TASK DIRECTIONS: Please print every record exactly as it stands, leaving out the pictures.

(Items listed in a dataset)

══════

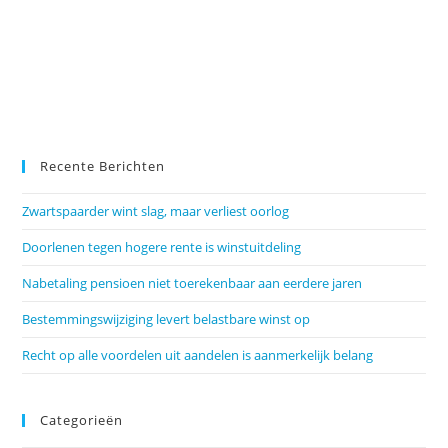
Recente Berichten
Zwartspaarder wint slag, maar verliest oorlog
Doorlenen tegen hogere rente is winstuitdeling
Nabetaling pensioen niet toerekenbaar aan eerdere jaren
Bestemmingswijziging levert belastbare winst op
Recht op alle voordelen uit aandelen is aanmerkelijk belang
Categorieën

══════

SOLUTION:
Recente Berichten
Zwartspaarder wint slag, maar verliest oorlog
Doorlenen tegen hogere rente is winstuitdeling
Nabetaling pensioen niet toerekenbaar aan eerdere jaren
Bestemmingswijziging levert belastbare winst op
Recht op alle voordelen uit aandelen is aanmerkelijk belang
Categorieën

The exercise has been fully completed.